Del senno di poi son piene le fosse e ripercorrere mentalmente per centinaia di volte il fotogramma del momento in cui un giocatore con l’esperienza di Evra, anziché scaraventare il pallone direttamente nell’Isar, si avventura in un improbabile dribbling fra Vidal e Lahm, innescando così l’azione del pareggio bavarese, non cambierà il destino scritto per quel maledetto 91′ minuto.
Alla fine ha prevalso giustamente la squadra più forte e meglio allenata.

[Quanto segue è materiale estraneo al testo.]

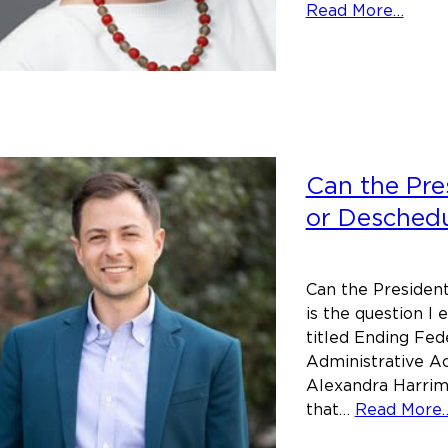
abou
Read More…
Facin
Maine
legal
histo
–
Baile
Can the Pre
v.
or Deschedu
Fiske
–
a
Can the Presiden
case
is the question I 
to
titled Ending Fed
reme
Administrative Ac
Alexandra Harrim
that…
Read More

A certi livelli sono i dettagli a determinare la differenza, anche se definire tali un’autonomia di corsa abbondantemente superiore, la chirurgica spietatezza nei momenti catartici e la qualità delle alternative a disposizione di Guardiola, sarebbe quantomeno riduttivo.

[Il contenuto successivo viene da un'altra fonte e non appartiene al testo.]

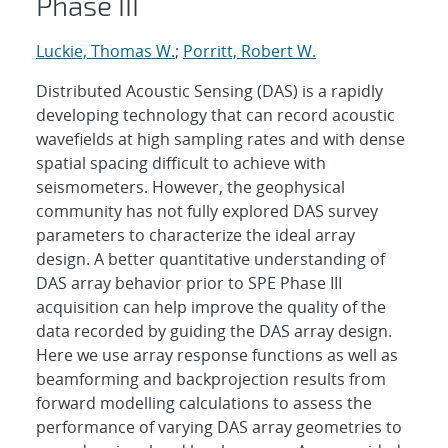
Phase III
Luckie, Thomas W.
;
Porritt, Robert W.
Distributed Acoustic Sensing (DAS) is a rapidly
developing technology that can record acoustic
wavefields at high sampling rates and with dense
spatial spacing difficult to achieve with
seismometers. However, the geophysical
community has not fully explored DAS survey
parameters to characterize the ideal array
design. A better quantitative understanding of
DAS array behavior prior to SPE Phase III
acquisition can help improve the quality of the
data recorded by guiding the DAS array design.
Here we use array response functions as well as
beamforming and backprojection results from
forward modelling calculations to assess the
performance of varying DAS array geometries to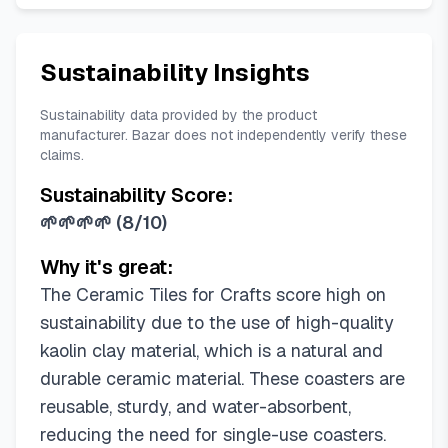
Sustainability Insights
Sustainability data provided by the product
manufacturer. Bazar does not independently verify these
claims.
Sustainability Score:
🌱🌱🌱🌱
(
8/10
)
Why it's great:
The Ceramic Tiles for Crafts score high on
sustainability due to the use of high-quality
kaolin clay material, which is a natural and
durable ceramic material. These coasters are
reusable, sturdy, and water-absorbent,
reducing the need for single-use coasters.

Vero, la Juventus era priva di uomini importanti per problemi di cui è inoppugnabilmente responsabile, ma suvvia, pur non disconoscendo l’impegno e l’abnegazione profusi dai chiamati alla pugna, è intellettualmente onesto ammettere l’intollerabilità di un centrocampista a scartamento ridotto ( Khedira ) e l’inadeguatezza di gente come Hernanes, Sturaro e Pereyra a contesti più impegnativi di quelli domestici, così come sarebbe opportuno capire l’effettiva dimensione di Morata, che nell’unica volta in cui, da due anni a questa parte, si è lanciato in un’iniziativa personale senza guardarsi le scarpe, ha allestito un “numero” da manicomio, purtroppo annacquato nel prosieguo dalla carenza di implacabilità che già a Siviglia comportò il pagamento di un salatissimo dazio.
Ora gli ex vice campioni d’Europa dovranno attingere a tutta la maturità di cui dispongono ignorando l’inutile faticaccia accumulata in Germania e il senso di smarrimento indotto dal ritorno a una realtà imparagonabile alla dolcezza del sogno, per ottemperare all’ineludibile dovere di razziare quanto nelle loro vere possibilità.
Nel mentre, sarebbe apprezzabile che la Società dimostrasse tangibilmente le ambizioni di appartenenza definitiva all’élite continentale…
Al derby dunque, senza rimpianto o particolare amarezza; tutto quel che a Monaco poteva e doveva fare, con l’eccezione dello sciagurato avvicendamento Álvarito / Mandžukić, la Juventus lo ha fatto, andando pure oltre sé stessa. Di questo va ringraziata, ma senza eccessivo ricorso alla mozione dei sentimenti, giacché, vincere è ancora e sempre l’unica cosa che conta anche oltre confine e le eliminazioni, per quanto onorevoli, non arricchiscono la bacheca.